The total of buyout payments was recycled to those suppliers which had submitted certificates, providing an incentive to comply with the Obligation [54].
The percentage of electricity supply covered by the RO was set at 3% in 2003, rising to 15.4% in 2016 [55].
While the Non-Fossil Fuel Obligation offered different prices to different technology tranches, the Renewables Obligations did not initially differentiate between technology types. The most important change adopted in the Energy Act 2008, was the “banding” of the RO, increasing the level of support to those technologies which needed it most and limiting support to already-viable technologies [52], thereby minimising the overall costs of the scheme.
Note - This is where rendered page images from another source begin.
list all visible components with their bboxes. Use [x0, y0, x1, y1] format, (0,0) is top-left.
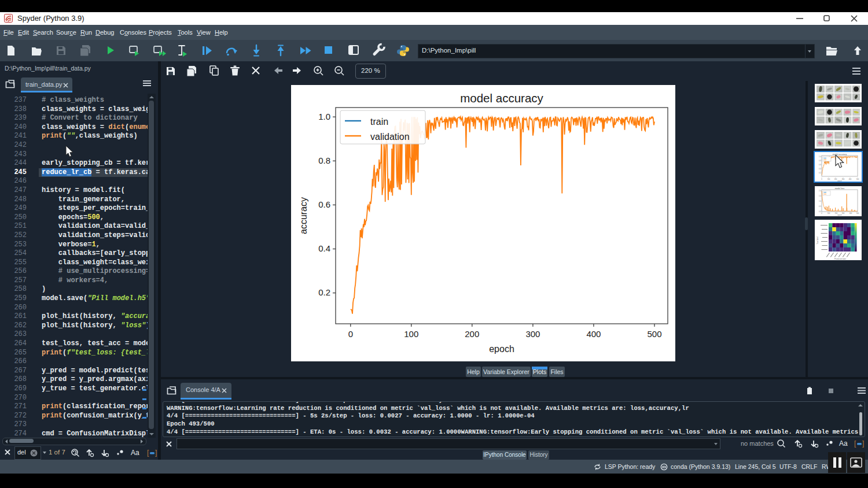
svg-text:model loss: model loss	[835, 187, 845, 190]
svg-text:300: 300	[842, 212, 845, 215]
svg-text:0: 0	[821, 212, 822, 215]
svg-text:400: 400	[849, 178, 852, 180]
svg-text:0.8: 0.8	[819, 160, 821, 162]
svg-text:0.8: 0.8	[318, 156, 330, 165]
svg-text:epoch: epoch	[837, 180, 842, 182]
svg-text:0.4: 0.4	[819, 168, 821, 170]
svg-text:model accuracy: model accuracy	[460, 91, 543, 105]
svg-text:0.6: 0.6	[819, 164, 821, 166]
svg-text:300: 300	[842, 178, 845, 180]
svg-text:200: 200	[834, 178, 837, 180]
svg-text:0.2: 0.2	[819, 172, 821, 174]
svg-text:]: ]	[155, 449, 157, 457]
svg-text:0.4: 0.4	[318, 243, 330, 253]
svg-text:0: 0	[348, 329, 353, 339]
svg-text:Aa: Aa	[839, 439, 848, 448]
svg-text:500: 500	[856, 212, 859, 215]
svg-text:Predicted label: Predicted label	[834, 258, 846, 260]
svg-text:accuracy: accuracy	[299, 197, 308, 234]
svg-text:train: train	[370, 117, 388, 127]
svg-text:0.2: 0.2	[318, 287, 330, 297]
svg-text:1.5: 1.5	[819, 195, 821, 197]
svg-text:]: ]	[862, 439, 864, 448]
svg-text:1.0: 1.0	[819, 200, 821, 202]
svg-text:epoch: epoch	[489, 344, 514, 354]
svg-text:400: 400	[586, 329, 601, 339]
svg-text:0.0: 0.0	[819, 210, 821, 213]
svg-text:500: 500	[856, 178, 859, 180]
svg-text:1.0: 1.0	[318, 112, 330, 121]
svg-text:True label: True label	[816, 236, 819, 245]
svg-text:Aa: Aa	[131, 449, 139, 457]
svg-text:100: 100	[827, 178, 830, 180]
svg-text:300: 300	[525, 329, 540, 339]
svg-text:[: [	[854, 439, 856, 448]
svg-text:epoch: epoch	[837, 214, 842, 216]
svg-text:[: [	[147, 449, 149, 457]
svg-text:0.6: 0.6	[318, 199, 330, 209]
svg-text:100: 100	[827, 212, 830, 215]
svg-text:2.0: 2.0	[819, 190, 821, 192]
svg-text:1.0: 1.0	[819, 156, 821, 158]
svg-text:100: 100	[404, 329, 418, 339]
svg-text:0.5: 0.5	[819, 205, 821, 208]
svg-text:400: 400	[849, 212, 852, 215]
svg-text:200: 200	[465, 329, 479, 339]
svg-text:500: 500	[647, 329, 661, 339]
svg-text:validation: validation	[370, 132, 410, 142]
ROC banding effectively doubled support to offshore wind, which received 2 ROCs/MWh, and increased support for wave and tidal to 5 ROCs/MWh.
In response to increasing cost of the RO – due in large part to the increase in offshore wind capacity - the Government announced reform of the UK Electricity Market to “deliver low carbon energy and reliable supplies, while minimising costs to consumers” (“EMR”) [56]. EMR included the replacement of the Renewables Obligation with a new Contracts for Difference (“CfD”) scheme.
As at August 2019, 6,570 MW of offshore wind were operating under the RO [57].
1.7.2.3 Contracts for Difference
CfDs were announced as part of EMR in 2015 [56]. In general terms, the contracts guarantee wind farm developers a defined unit price for electricity generated (called the “strike price”) which would increase in line with the Consumer Price Inflation (CPI) index. The mechanism is that the Government-owned Low Carbon Contracts Company (“LCCC”) pays an amount to the generator in a year in which the market price is less than the strike price, and if and when the market price exceeds the strike price, the developer pays the balancing amount to the LCCC.
Critically, wave and tidal stream were categorised with offshore wind in “Pot 2” of the CfD scheme, meaning that they had to compete directly on the basis of cost for contracts with offshore wind. This had the effect of rendering wave and tidal stream schemes unable to secure funding support.
Early projects were granted CfDs under the FIDeR (Final Investment Decision Enabling for Renewables) awards of contracts, at administratively-set (rather than competitively-bid) prices from £140-150/MWh comparable with the level of
support under the RO [58]. It was recognised that these prices might be “higher than needed” [59], but that it was nevertheless considered desirable to maintain a stream of offshore wind.
Round Strike price Projects
FIDeR awards £140-150/MWh
(administratively set) Beatrice, Burbo Bank Extension, Dudgeon, Hornsea 1, Walney Extension, amounting to 3.2GW
First allocation round £119.89/MWh
£113.97/ MWh East Anglia 1 (714 MW)
Third allocation round Maximum strike price
£53-56/MWh
Bids at £39.65/MWh
Maximum strike price announced for late 2019, bids announced late 2019 [193]
Table 1-1: CfD allocation rounds and strike prices (author's analysis)
As of August 2019, 1,913 MW of capacity were operating under the CfD regime with another 15 GW in the pipeline [57,62].
The actual cost of offshore wind has varied through time, as experience and learning curve effects are offset by technological challenges of larger turbines in deeper water, as shown by Aldersey-Williams et al. [63], but anticipated cost reduction trends demonstrated by CfD strike prices are clearly downwards. The competitive nature of the CfD bidding process is likely to have been a factor in driving down prices for the generated electricity from offshore wind. If delivered, these cost reductions are likely to to “strand” wave and tidal stream projects, which are unable to compete with prices at these levels.